The Placemaking Continuum: Designing Connectivity in Mixed-use Development
/The term placemaking has been most commonly used by urban designers, architects and developers to represent the purposeful planning and design of public spaces that have desirable qualities. Great places, particularly in well-defined urban settings, tend to evolve organically over time. When developers and municipalities manage to get on the same page, the accepted principles of good placemaking can find their way into a broad range of contexts. A well-conceived public space can define a development, be the focal point of a neighborhood or become the identity of an entire city.
Many developers seek to reposition underutilized industrial campuses or failing mall properties by incorporating the fundamentals of quality placemaking. The shift a number of years ago to create open-air environments – branded as lifestyle centers – often rang hollow, however, when the principles of placemaking were applied in a limited way that lacked cohesion. Legacy Place in Dedham has been considered a desirable shopping environment by many for some time now. Anchored by a mix of entertainment venues, restaurants, retail shops and a supermarket, Legacy strove to develop active storefront-lined streetscapes. Critics note that the development lacks an identifiable and usable public open space and, with large surface parking fields at its center, it is still a destination that is largely automobile-centric.
Placemaking seems to be most successful when it is authentic, organic, integrated and representative of a larger community context. In the most successful of these environments, placemaking principles manifest themselves at many different scales. It is easy to identify what makes a village center like Newton Highlands, for example, have a certain vibrancy – highly articulated, pedestrian-scaled streetscapes lined with a mix of shops, restaurants and community-based uses, together with upper level office space and residences. One could argue, however, that it is the fact that Newton Highlands has an MBTA green line stop at it’s core, connecting it to the larger Boston context, that is hugely critical to making it a thriving place.

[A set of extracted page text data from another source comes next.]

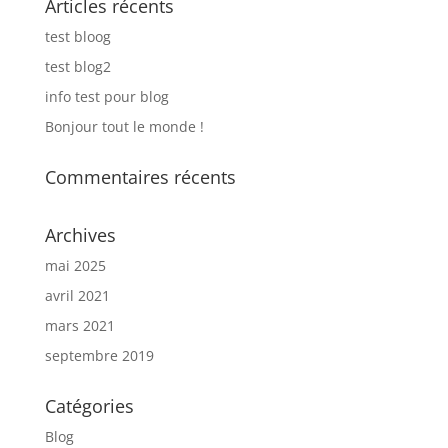
Articles récents
test bloog
test blog2
info test pour blog
Bonjour tout le monde !
Commentaires récents
Archives
mai 2025
avril 2021
mars 2021
septembre 2019
Catégories
Blog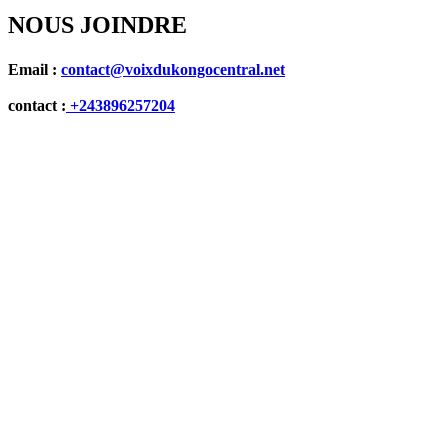
NOUS JOINDRE
Email :
contact@voixdukongocentral.net
contact :
+243896257204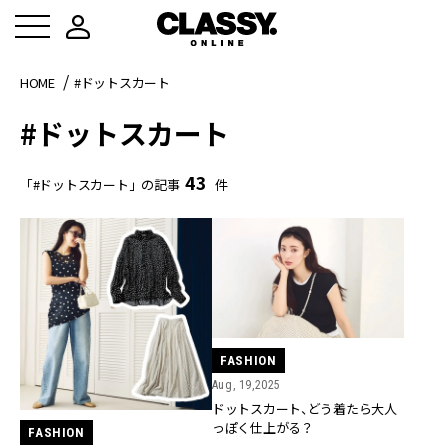
HOME
#ドットスカート
#ドットスカート
43
「#ドットスカート」の記事
件
FASHION
Aug, 19,2025
ドットスカート、どう着たら大人
っぽく仕上がる？
FASHION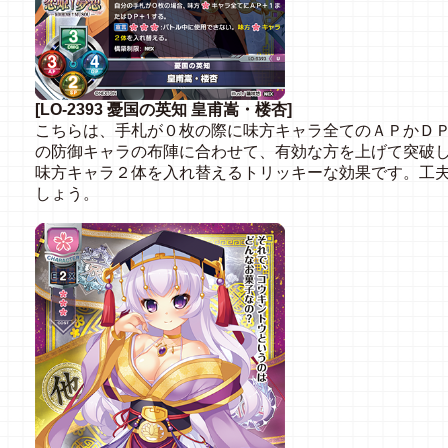
[LO-2393 憂国の英知 皇甫嵩・楼杏]
こちらは、手札が０枚の際に味方キャラ全てのＡＰかＤ
の防御キャラの布陣に合わせて、有効な方を上げて突破
味方キャラ２体を入れ替えるトリッキーな効果です。工
しょう。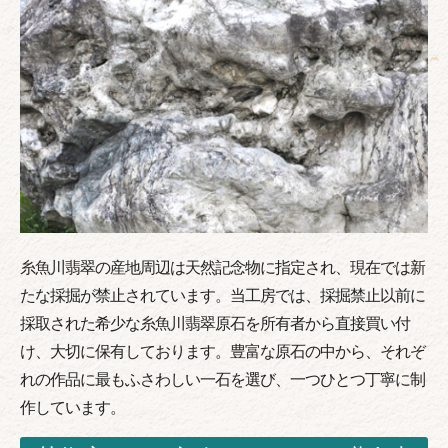
糸魚川翡翠の産地周辺は天然記念物に指定され、現在では新
たな採掘が禁止されています。当工房では、採掘禁止以前に
採取された希少な糸魚川翡翠原石を所有者から直接買い付
け、大切に保有しております。豊富な原石の中から、それぞ
れの作品に最もふさわしい一石を選び、一つひとつ丁寧に制
作しています。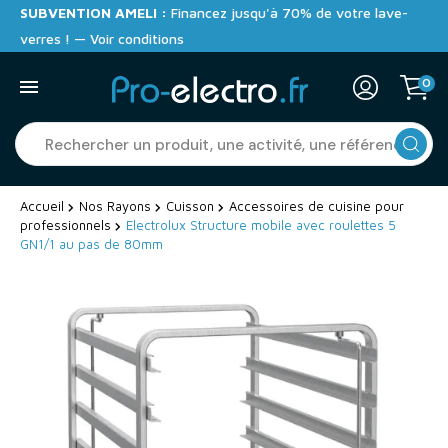
SUBVENTION AMELI :
Financez jusqu'à 70% de votre lave-
verres ! — Voir conditions
0
Accueil
Nos Rayons
Cuisson
Accessoires de cuisine pour
professionnels
Electrolux Structure mobile avec roulettes 5
GN1/1 au pas de 80mm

Though at a completely different scale, the Riverwalk mill property in Lawrence, being redeveloped by Lupoli Companies with input from the planning and design firm Form + Place, has a unique opportunity to reinvent itself by focusing on integrating the key tenets of good placemaking. With over 2 million square feet of programmable mill space and a master plan vision to add new signature buildings, Riverwalk has the potential to be a truly catalyzing project on the downtown Lawrence waterfront. Located directly across the street from a new multi-modal commuter rail station and situated in the urban core, the project’s connectivity to its larger context is already established. Early master plan studies have emphasized the infusion of streetscapes and a variety of usable public open space into the heart of the complex, converting vast fields of parking into a walkable, highly-articulated pedestrian environment, where first floor uses serve to activate the ground plane. The creation of pedestrian-scaled environments is quite a challenge given the scale of the mill buildings which, in some instance, are longer than the Prudential Tower is tall.

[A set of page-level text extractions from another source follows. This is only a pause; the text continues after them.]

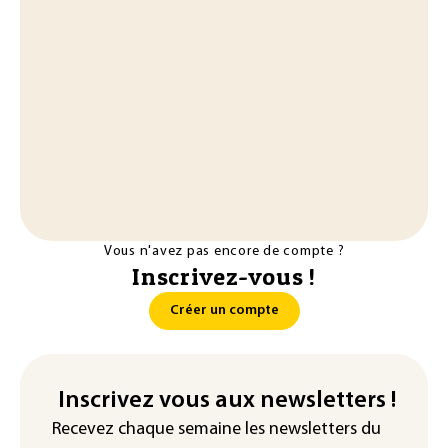
Vous n'avez pas encore de compte ?
Inscrivez-vous !
Créer un compte
Inscrivez vous aux newsletters !
Recevez chaque semaine les newsletters du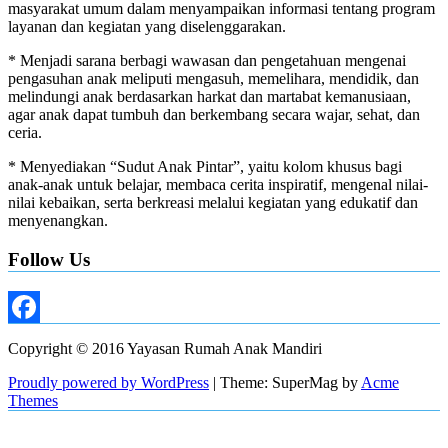
masyarakat umum dalam menyampaikan informasi tentang program
layanan dan kegiatan yang diselenggarakan.
* Menjadi sarana berbagi wawasan dan pengetahuan mengenai
pengasuhan anak meliputi mengasuh, memelihara, mendidik, dan
melindungi anak berdasarkan harkat dan martabat kemanusiaan,
agar anak dapat tumbuh dan berkembang secara wajar, sehat, dan
ceria.
* Menyediakan “Sudut Anak Pintar”, yaitu kolom khusus bagi
anak-anak untuk belajar, membaca cerita inspiratif, mengenal nilai-
nilai kebaikan, serta berkreasi melalui kegiatan yang edukatif dan
menyenangkan.
Follow Us
Facebook
Copyright © 2016 Yayasan Rumah Anak Mandiri
Proudly powered by WordPress
|
Theme: SuperMag by
Acme
Themes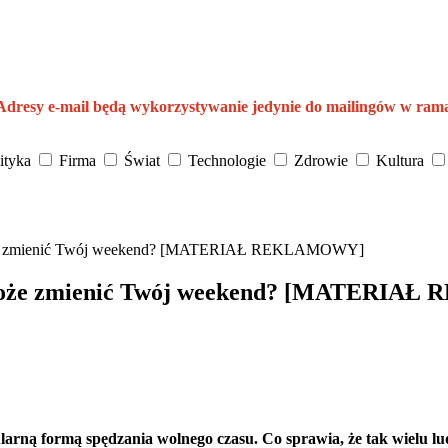
 Adresy e-mail będą wykorzystywanie jedynie do mailingów w ram
ityka
Firma
Świat
Technologie
Zdrowie
Kultura
oże zmienić Twój weekend? [MATERIAŁ REKLAMOWY]
 może zmienić Twój weekend? [MATERI
rną formą spędzania wolnego czasu. Co sprawia, że tak wielu lud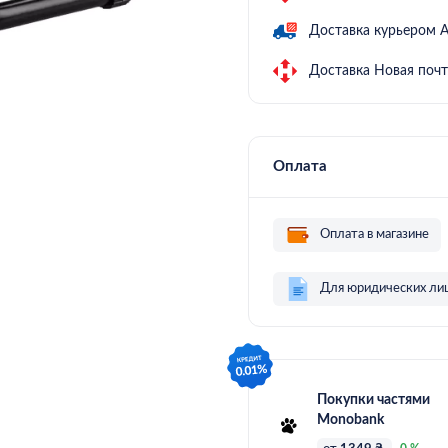
Доставка курьером 
Доставка Новая почт
Оплата
Оплата в магазине
Для юридических ли
Покупки частями
Monobank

Lupoli Companies has been very forward-thinking in the repositioning of the existing buildings, realizing that placemaking opportunities do not stop with the exterior public realm. While the opportunity for a new river walk, complete with outdoor dining and other amenities, is certainly an important focus, the lobbies of the mill buildings also present extraordinary opportunities for placemaking. With a goal to create a diverse mixed-use experience, including a range of office environments [traditional to open landscape], these transition spaces between a newly-defined public realm and mixed-use interior environments will be critically important.
Centuries ago, the Nolli plan of Rome documented the significance of connections between the interiors of notable buildings and the public realm they front on. This remains a very important aspect of cohesive placemaking today.